KL: So you stayed in that field for a career?

JO: Yeah. I worked at the department for thirteen years, but two of those years I spent working on the Dictionary of Occupational Titles and revising it. They were updating it from the 1939 version to the 1952 version, and so we were sent to Washington, D.C. for three weeks of training, and then I came back and we would write, we'd interview people in their workplace, observe them working, and then write descriptions and classify them according to data, people, and... things, data and people. I still remember that.

KL: Thirteen years.

JO: Yeah, I did that for... I did it for two years, but that was a really interesting assignment, and it involved a little more mental capacity than the stuff in the office, and it was just really... it's the same thing over and over, especially when it's paying out claims. They actually had people, less of a clerical staff do the paying out later on.

KL: And what about family? You said your husband was also in Manzanar. When did you meet?

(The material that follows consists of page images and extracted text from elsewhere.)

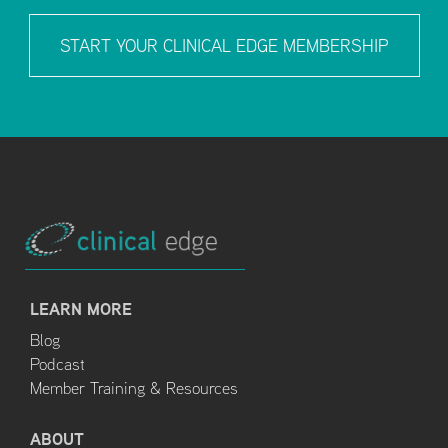
START YOUR CLINICAL EDGE MEMBERSHIP
LEARN MORE
Blog
Podcast
Member Training & Resources
ABOUT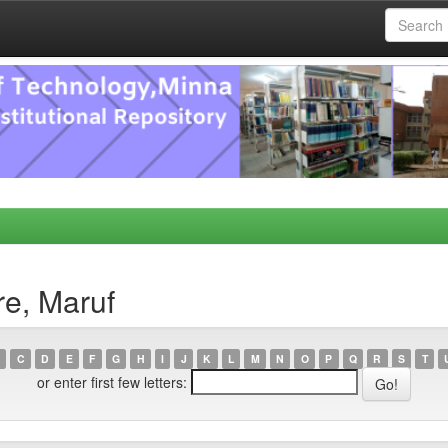
re, Maruf
C
D
E
F
G
H
I
J
K
L
M
N
O
P
Q
R
S
T
or enter first few letters:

JO: I didn't meet him until quite a bit later. I was living... my parents had an apartment, so I was living in one of the units. And my mother's friend, next door neighbor, who is, incidentally, was a class of '44 graduate of Manzanar, Terry Tsubota, I don't know if you know her. She's... she was part of the class of '44, she always goes to the Manzanar reunions, school reunions.

KL: I'll look for her.

JO: Terry... I don't remember, Terry something. Anyway, she was a friend of my husband's sister, who lived in the neighborhood, they're about the same age. No, they're not, she was a lot older. She's older. This is my husband's younger sister, so she was a lot younger, a lot younger than me. She told Terry that she had a brother who was coming to L.A., but he lived in New York, and he was coming to L.A. to live, and so did she know anybody? Said, yeah, the next door neighbors has a daughter, and that was me. So eventually my mother and Terry fixed me up with Terry's (friend's) brother, who was (James Okazaki). So that's how I met.

KL: It worked out.

JO: Yeah, I met him in November of 1962.

<End Segment 18> - Copyright © 2013 Manzanar National Historic Site and Densho. All Rights Reserved.

<Begin Segment 19>

KL: Where in here did you start to realize that your Manzanar experience was unique? I mean, you were a child when you were in Manzanar, and now you're a member of the Manzanar Committee, so I assume at some point...

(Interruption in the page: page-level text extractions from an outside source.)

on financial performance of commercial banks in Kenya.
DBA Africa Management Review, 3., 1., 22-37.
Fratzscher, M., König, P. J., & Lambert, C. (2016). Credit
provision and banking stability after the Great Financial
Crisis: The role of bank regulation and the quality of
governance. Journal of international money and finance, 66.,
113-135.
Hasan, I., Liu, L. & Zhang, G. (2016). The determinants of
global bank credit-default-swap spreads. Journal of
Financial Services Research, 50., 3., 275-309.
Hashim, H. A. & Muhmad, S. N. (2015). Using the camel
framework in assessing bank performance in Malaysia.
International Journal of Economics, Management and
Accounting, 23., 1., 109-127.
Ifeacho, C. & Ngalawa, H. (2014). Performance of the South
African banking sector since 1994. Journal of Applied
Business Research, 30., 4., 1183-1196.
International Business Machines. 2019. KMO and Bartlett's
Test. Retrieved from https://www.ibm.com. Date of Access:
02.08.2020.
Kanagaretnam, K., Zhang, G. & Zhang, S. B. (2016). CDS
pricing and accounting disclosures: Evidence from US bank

JO: Oh, it was a long ways after that.

KL: ...your thinking changed.

JO: Actually, I didn't know anything, I did not know anything about what was going on. I got married in 1963, so it was before all of that, the pilgrimage started, even. I was not... I read about Warren Furutani in my mother's Rafu Shimpo, my mother used to get it, but I never really knew anything about it. I know he was kind of a rabble rouser, but that's all I knew. I didn't really follow along with what anybody did. And not until Wynne Benti wanted to reprint the book, did I even think anything about it. She contacted me and needed to get my approval, and so that's how that happened. And then she was telling me that, "Oh, I might not put your picture on it," and I said, "Well, that's fine. If you don't, that's okay. It doesn't make any difference to me one way or the other." Then when I saw how nice the book was, I felt kind of like obligated to do something. But still, you know, I didn't do anything.

But before that, before the book came out, I think it was in the pilgrimage of 2000, my father had passed away, and my son said, "I want to take Grandma to Manzanar," out of the clear blue. "I'm going to take her on this, to the pilgrimage."

KL: Had any of you been back?

JO: No. I wasn't even interested in going. "Okay, okay, I'll go with you." So, well, I would have to go with her, so we went. My father had passed away in April of 1999, so I don't think it was in April of 1999, because it was the first year that they started to honor all the camps. So the first camp was Amache, and the very last... Amache and the last camp, which was... which was the last letter of the alphabet? Tule Lake?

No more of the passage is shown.